When her flagon was empty, Arya hurried down to the cellars to refill it from the cask, and quickly returned to her pouring. No one had died of thirst while she was gone, nor even noted her brief absence.

Nothing happened the next day, nor the day after, but on the third day Arya went to the kitchens with Weese to fetch their dinner. “One of the Mountain’s men fell off a wallwalk last night and broke his fool neck,” she heard Weese tell a cook.

“Drunk?” the woman asked.

“No more’n usual. Some are saying it was Harren’s ghost flung him down.” He snorted to show what
he
thought of such notions.

It wasn’t Harren,
Arya wanted to say,
it was me.
She had killed Chiswyck with a whisper, and she would kill two more before she was through.
I’m the ghost in Harrenhal,
she thought. And that night, there was one less name to hate.

CATELYN

T
he meeting place was a grassy sward dotted with pale grey mushrooms and the raw stumps of felled trees.

“We are the first, my lady,” Hallis Mollen said as they reined up amidst the stumps, alone between the armies. The direwolf banner of House Stark flapped and fluttered atop the lance he bore. Catelyn could not see the sea from here, but she could feel how close it was. The smell of salt was heavy on the wind gusting from the east.
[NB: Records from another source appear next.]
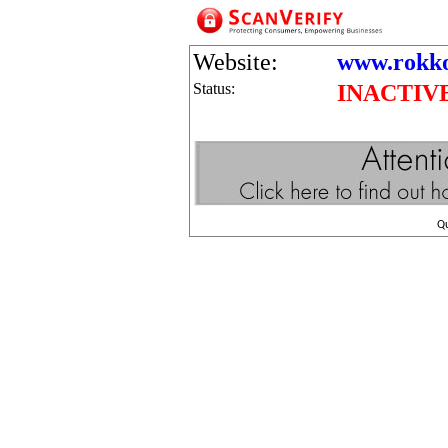
Website:
www.rokko
Status:
INACTIV
Q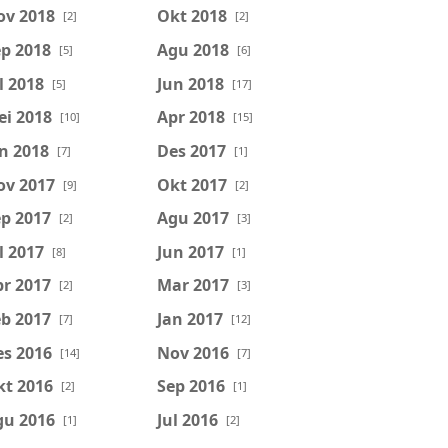
ov 2018
Okt 2018
[2]
[2]
p 2018
Agu 2018
[5]
[6]
l 2018
Jun 2018
[5]
[17]
ei 2018
Apr 2018
[10]
[15]
n 2018
Des 2017
[7]
[1]
ov 2017
Okt 2017
[9]
[2]
p 2017
Agu 2017
[2]
[3]
l 2017
Jun 2017
[8]
[1]
r 2017
Mar 2017
[2]
[3]
b 2017
Jan 2017
[7]
[12]
es 2016
Nov 2016
[14]
[7]
kt 2016
Sep 2016
[2]
[1]
gu 2016
Jul 2016
[1]
[2]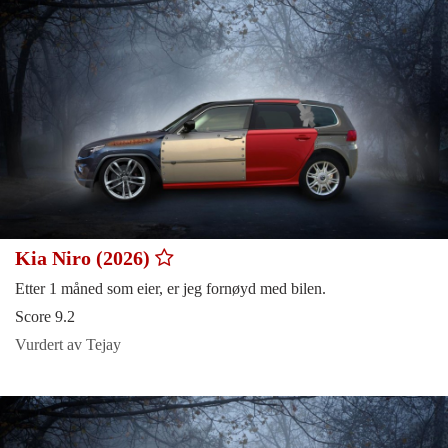
Kia Niro (2026)
Etter 1 måned som eier, er jeg fornøyd med bilen.
Score 9.2
Vurdert av Tejay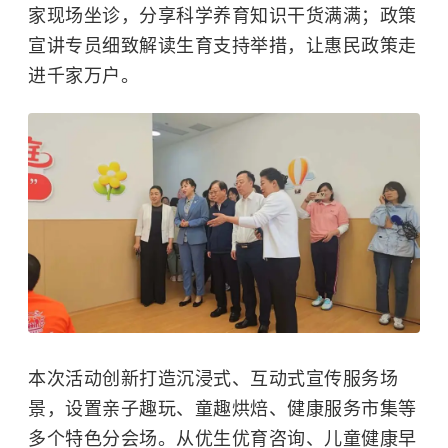
家现场坐诊，分享科学养育知识干货满满；政策
宣讲专员细致解读生育支持举措，让惠民政策走
进千家万户。
本次活动创新打造沉浸式、互动式宣传服务场
景，设置亲子趣玩、童趣烘焙、健康服务市集等
多个特色分会场。从优生优育咨询、儿童健康早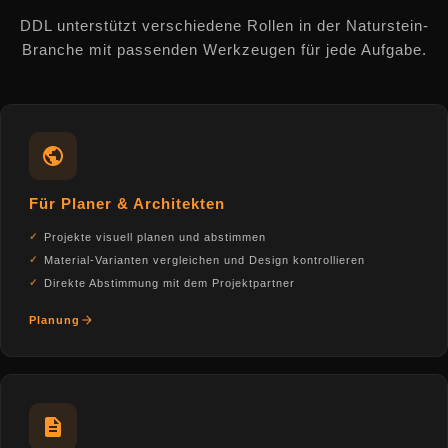
DDL unterstützt verschiedene Rollen in der Naturstein-
Branche mit passenden Werkzeugen für jede Aufgabe.
Für Planer & Architekten
Projekte visuell planen und abstimmen
Material-Varianten vergleichen und Design kontrollieren
Direkte Abstimmung mit dem Projektpartner
Planung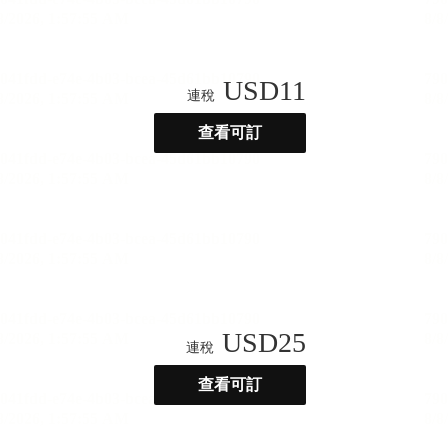
USD
11
連稅
查看可訂
USD
25
連稅
查看可訂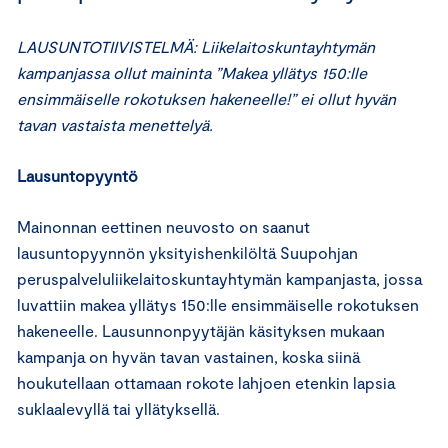
LAUSUNTOTIIVISTELMÄ: Liikelaitoskuntayhtymän
kampanjassa ollut maininta
”Makea yllätys 150:lle
ensimmäiselle rokotuksen hakeneelle!” ei ollut hyvän
tavan vastaista menettelyä.
Lausuntopyyntö
Mainonnan eettinen neuvosto on saanut
lausuntopyynnön yksityishenkilöltä Suupohjan
peruspalveluliikelaitoskuntayhtymän kampanjasta, jossa
luvattiin makea yllätys 150:lle ensimmäiselle rokotuksen
hakeneelle. Lausunnonpyytäjän käsityksen mukaan
kampanja on hyvän tavan vastainen, koska siinä
houkutellaan ottamaan rokote lahjoen etenkin lapsia
suklaalevyllä tai yllätyksellä.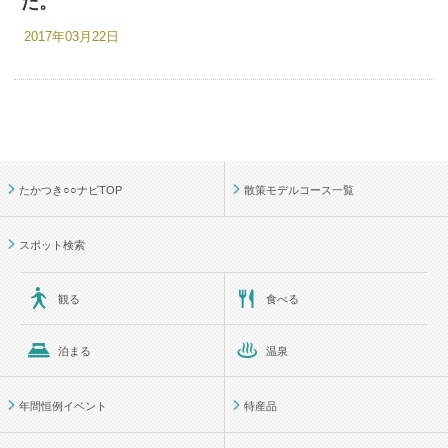
た。
2017年03月22日
たかつき○○ナビTOP
散策モデルコース一覧
スポット検索
観る
食べる
泊まる
温泉
年間恒例イベント
特産品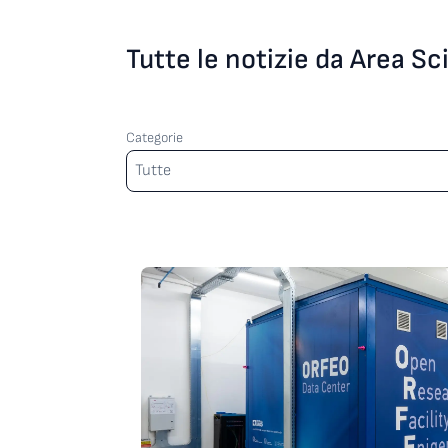
Tutte le notizie da Area S
Categorie
Categorie
Tutte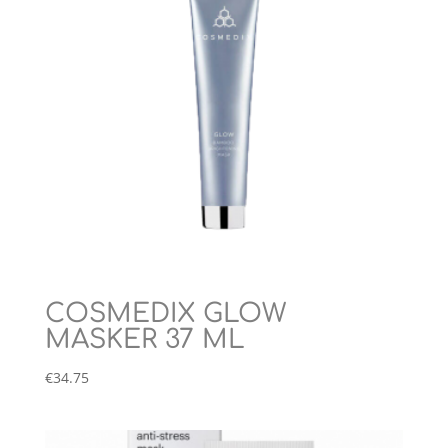
COSMEDIX GLOW
MASKER 37 ML
€
34.75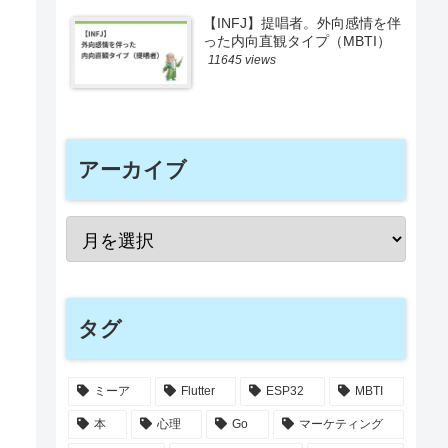
【INFJ】提唱者。外向感情を伴
った内向直観タイプ（MBTI）
11645 views
アーカイブ
タグ
ミーア
Flutter
ESP32
MBTI
本
心理
Go
マーケティング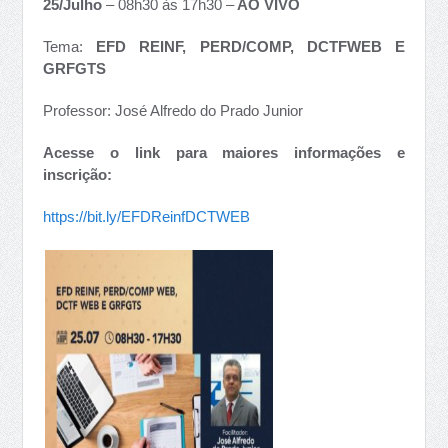
25/Julho
– 08h30 às 17h30 –
AO VIVO
Tema:
EFD REINF, PERD/COMP, DCTFWEB E
GRFGTS
Professor: José Alfredo do Prado Junior
Acesse o link para maiores informações e
inscrição:
https://bit.ly/EFDReinfDCTWEB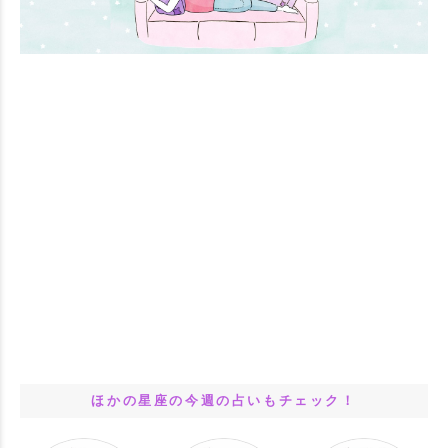
ほかの星座の今週の占いもチェック！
Stannis Baratheon’s foragers had cut the trees down for his siege towers and catapults. Catelyn wondered how long the grove had stood, and whether Ned had rested here when he led his host south to lift the last siege of Storm’s End. He had won a great victory that day, all the greater for being bloodless.

Gods grant that I shall do the same,
Catelyn prayed. Her own liege men thought she was mad even to come. “This is no fight of ours, my lady,” Ser Wendel Manderly had said. “I know the king would not wish his mother to put herself at risk.”

“We are all at risk,” she told him, perhaps too sharply. “Do you think I wish to be here, ser?”
I belong at Riverrun with my dying father, at Winterfell with my sons.
“Robb sent me south to speak for him, and speak for him I shall.” It would be no easy thing to forge a peace between these brothers, Catelyn knew, yet for the good of the realm, it must be tried.

Across rain-sodden fields and stony ridges, she could see the great castle of Storm’s End rearing up against the sky, its back to the unseen sea. Beneath that mass of pale grey stone, the encircling army of Lord Stannis Baratheon looked as small and insignificant as mice with banners.